1993 müssen Astronauten dem Teleskop eine Brille aufsetzen und neue Solarpanel installieren.

1993 müssen Astronauten dem Teleskop eine Brille aufsetzen und neue Solarpanel installieren.

Am 24. April 1990 setzt die Discovery endlich das Teleskop in rund 600 Kilometern Höhe aus. Doch wechselt Hubble von der Tag- auf die Nachtseite der Erde und umgekehrt, ändert sich die Temperatur schlagartig um 200 Grad - die Solarflügel verspannen sich und lassen Hubble trudeln. Die ersten Fotos sind eine Enttäuschung: Statt fein definierter Punkte sehen die Forscher Schlieren - der Spiegel ist um hunderstel Millimeter zu flach geschliffen. Die Nasa setzt Hubble bei einem Wartungsflug 1993 eine Art Brille auf und tauscht gleich die verspannten Solarsegel aus. Im Dezember schießt Hubble dann Fotos, die alle Erwartungen übertreffen.

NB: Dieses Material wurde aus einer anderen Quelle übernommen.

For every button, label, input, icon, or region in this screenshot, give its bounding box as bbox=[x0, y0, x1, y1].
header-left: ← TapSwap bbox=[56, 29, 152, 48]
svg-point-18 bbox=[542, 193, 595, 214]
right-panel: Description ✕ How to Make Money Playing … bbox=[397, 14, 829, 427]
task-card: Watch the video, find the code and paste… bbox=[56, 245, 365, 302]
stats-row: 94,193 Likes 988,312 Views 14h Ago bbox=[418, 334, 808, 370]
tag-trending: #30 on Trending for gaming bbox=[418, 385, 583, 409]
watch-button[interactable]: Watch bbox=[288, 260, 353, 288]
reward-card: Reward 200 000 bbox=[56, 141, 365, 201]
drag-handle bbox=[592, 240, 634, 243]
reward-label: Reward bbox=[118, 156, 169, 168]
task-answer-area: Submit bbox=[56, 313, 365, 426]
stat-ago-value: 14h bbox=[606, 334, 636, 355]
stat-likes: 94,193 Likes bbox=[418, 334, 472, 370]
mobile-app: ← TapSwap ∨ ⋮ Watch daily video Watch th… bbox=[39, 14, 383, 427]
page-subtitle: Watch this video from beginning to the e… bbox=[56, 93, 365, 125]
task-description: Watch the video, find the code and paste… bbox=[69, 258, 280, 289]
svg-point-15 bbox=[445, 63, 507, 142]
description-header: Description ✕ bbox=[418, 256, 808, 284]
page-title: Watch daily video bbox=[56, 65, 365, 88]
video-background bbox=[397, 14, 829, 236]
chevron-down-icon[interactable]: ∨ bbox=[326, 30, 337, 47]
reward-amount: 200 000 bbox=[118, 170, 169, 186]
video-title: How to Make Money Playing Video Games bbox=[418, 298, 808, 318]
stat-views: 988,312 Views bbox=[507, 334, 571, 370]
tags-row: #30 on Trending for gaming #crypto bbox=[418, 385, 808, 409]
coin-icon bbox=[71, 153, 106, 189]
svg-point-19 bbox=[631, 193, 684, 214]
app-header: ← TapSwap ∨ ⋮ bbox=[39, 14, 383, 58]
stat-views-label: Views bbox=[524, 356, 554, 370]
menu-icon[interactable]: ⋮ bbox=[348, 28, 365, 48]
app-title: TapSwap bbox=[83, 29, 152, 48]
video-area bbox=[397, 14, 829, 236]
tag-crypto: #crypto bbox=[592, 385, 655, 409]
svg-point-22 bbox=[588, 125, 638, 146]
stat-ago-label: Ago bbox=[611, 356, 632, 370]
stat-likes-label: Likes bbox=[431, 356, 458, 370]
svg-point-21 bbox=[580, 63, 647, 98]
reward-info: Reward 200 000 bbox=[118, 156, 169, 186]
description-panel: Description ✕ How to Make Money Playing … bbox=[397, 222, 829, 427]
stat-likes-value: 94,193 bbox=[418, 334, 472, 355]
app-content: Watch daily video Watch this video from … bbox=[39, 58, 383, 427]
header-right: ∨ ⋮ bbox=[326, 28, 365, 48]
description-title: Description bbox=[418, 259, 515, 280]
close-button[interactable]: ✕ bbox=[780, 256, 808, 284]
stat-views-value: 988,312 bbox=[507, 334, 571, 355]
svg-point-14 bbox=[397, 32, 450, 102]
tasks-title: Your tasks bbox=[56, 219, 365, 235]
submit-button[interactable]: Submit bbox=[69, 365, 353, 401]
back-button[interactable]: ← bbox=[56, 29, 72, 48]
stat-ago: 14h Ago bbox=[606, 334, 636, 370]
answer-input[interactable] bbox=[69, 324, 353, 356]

Sie machen Hubble zum Popstar der Wissenschaft. Gut 13.000 wissenschaftliche Arbeiten basieren auf seinen Beobachtungen, mehrere Zehntausend Objekte hat das Teleskop auf über einer Million Fotos festgehalten. Noch immer sendet es jede Woche 120 Gigabyte Daten zur Erde. Zunächst auf 10 Jahre angesetzt dauert seine Mission schon dreimal so lange. 2011 wurde das Teleskop zum wohl letzten Mal gewartet. Zehn Milliarden US-Dollar hat es inklusive Wartungsmissionen verschlunge. Irgendwann wird es kontrolliert zum Absturz gebracht, verglüht in der Atmosphäre, die Überreste versinken im Meer. Bis dahin wird hoffentlich das James Webb Teleskop übernommen haben. Für 2021 ist sein Einsatz geplant - mit fast 20-jähriger Verspätung.